Vendors and suppliers can do everything from credit application and credit risk assessment to payment approval and final disbursement, on a single platform.

The flow-based financing model provides services like early payments or invoice-discounting, which relies on almost daily updates on what MSMEs are buying, what they are selling and monthly updates of GST data points.

“We use our tech and commerce knowledge to bring in the information asymmetry and address information asymmetry to match the needs,” says Pramit.

While Credlix uses Moglix’s network, it is also reaching out through digital modes to MSMEs in a bottom-down approach.

The company claims it has already crossed the annual run rate of credit disbursal of $100 million in November this year, and has thus far financed 26,000+ invoices for 2,500+ MSMEs across 120 cities.

Since it started its operations in February, “we have only realised that the landscape is much larger than what we had imagined initially,” Pramit remarks.

Building synergies

In November 2021, Credlix made its first acquisition and entered the EXIM (Export-Import) financing space, with the acquisition of NuPhi, a Singapore-based startup which offers invoice factoring solutions to MSME exporters in India and SouthEast Asia.

Pramit, who is the co-founder of NuPhi along with Mayur Totla, joined Credlix after this deal.
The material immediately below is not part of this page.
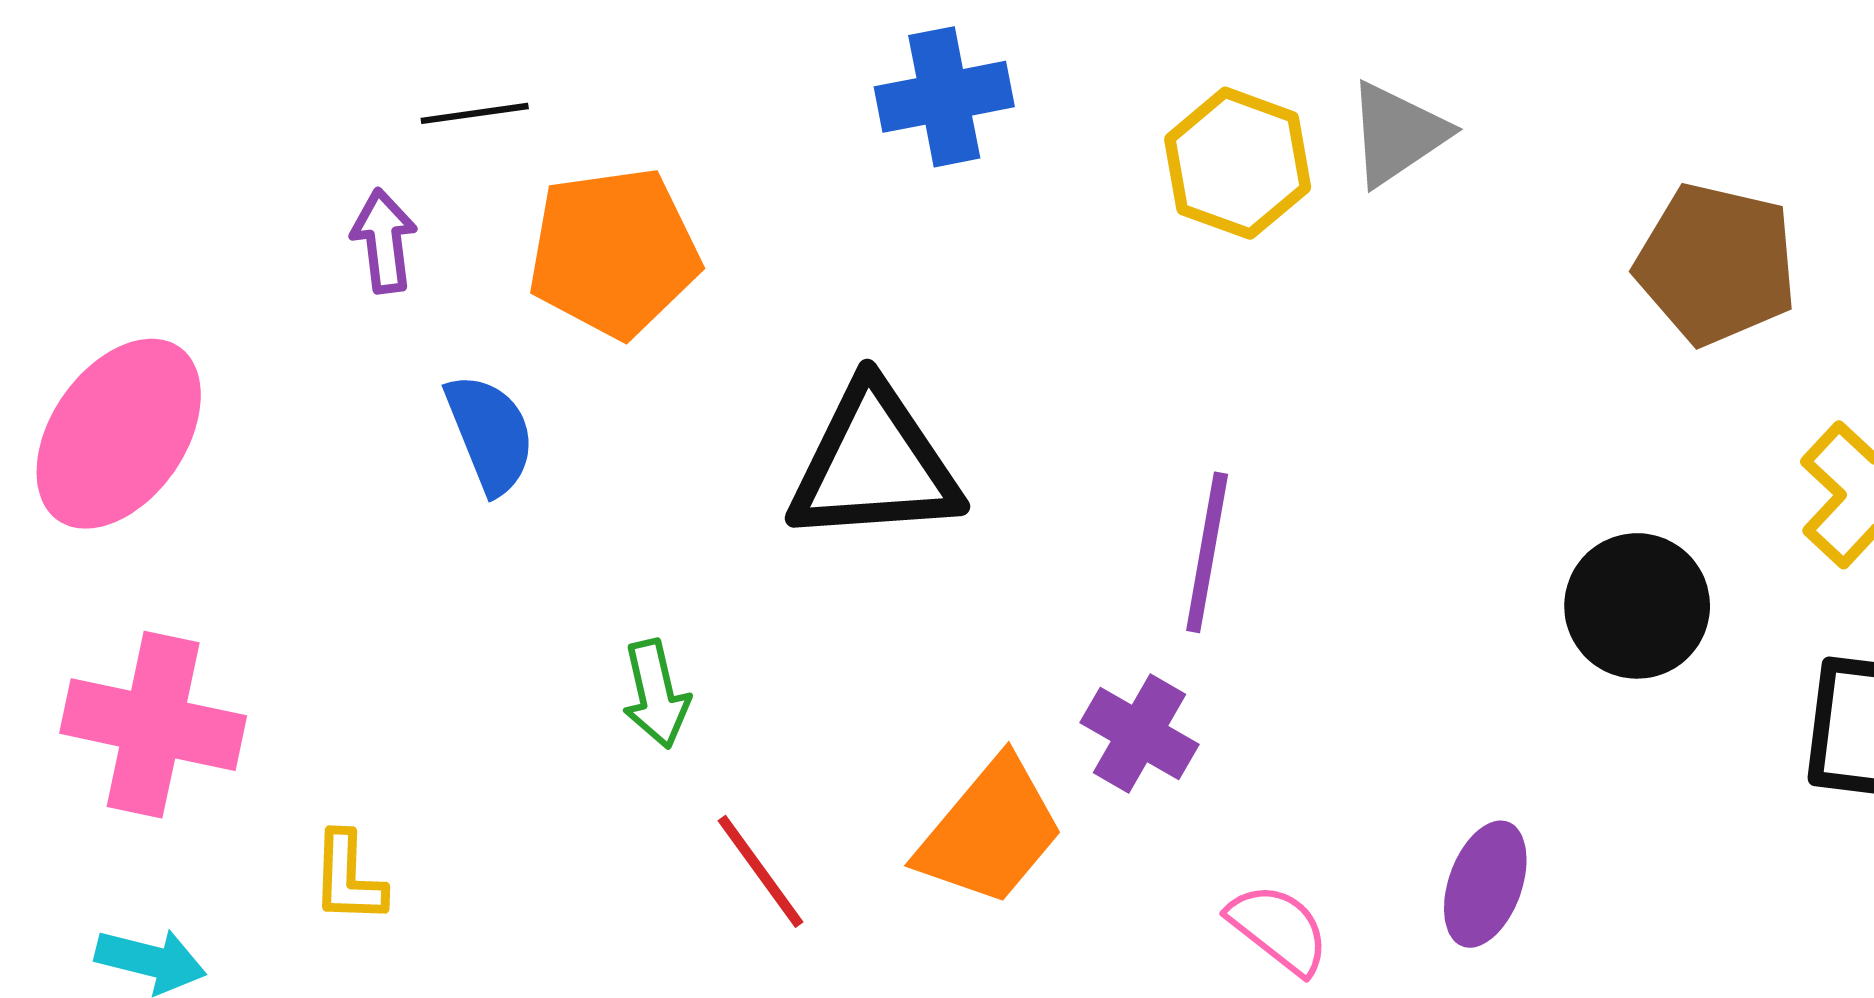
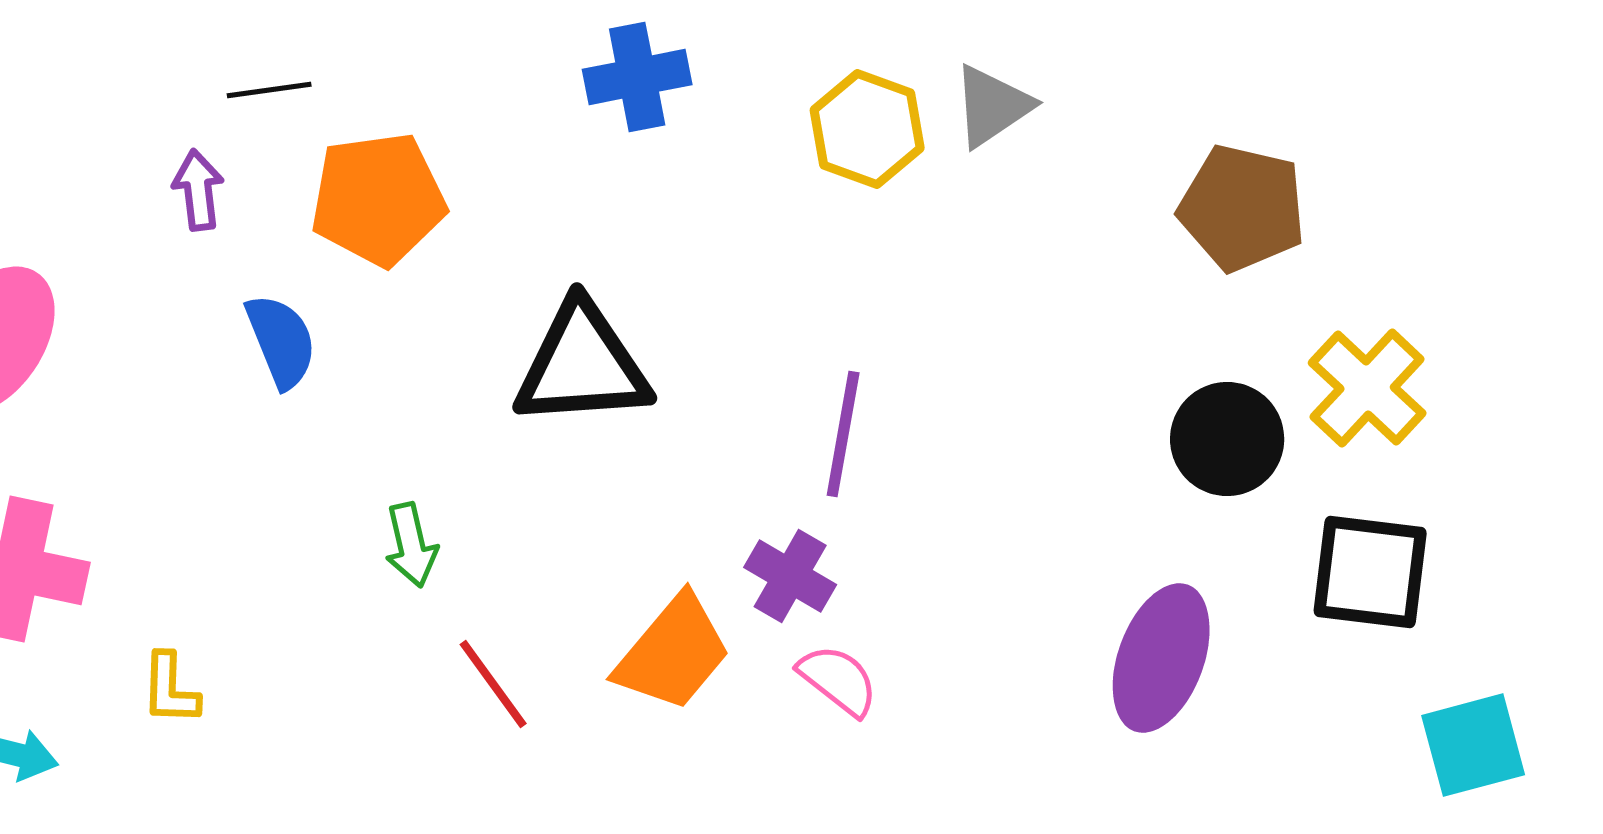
black circle: (1637, 606) -> (1227, 439), moved
purple ellipse: (1485, 884) -> (1161, 658), moved, size x1.5
pink semicircle: (1279, 929) -> (838, 680), moved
The startup offered border financing and SaaS applications to digitalise and automate EXIM workflows. NuPhi, with Credlix, hopes to grow much faster and at an industry level.

“The important synergy here was the mindset and the culture alignment that we had in terms of what Moglix offers, as an organisation and as a platform, to work with great leaders, access to capital and access to technology,” informs Pramit, talking about the acquisition.

Currently, Credlix is focused on the manufacturing segment from textiles to chemicals to pharmaceuticals.

“These are the industries where there are long supply chains. The Original Equipment Manufacturers (OEMs) would have two or three different layers of vendors who supply to these types of networks, and this is where we are penetrating deeper,” says Pramit.

In the next two to three years, Credlix aims to be twenty times of what it is in terms of size of the disbursement.

“We have just started scratching the surface in terms of reaching the supplier base of Moglix itself as well as the larger MSME base,” signs off a very optimistic Pramit.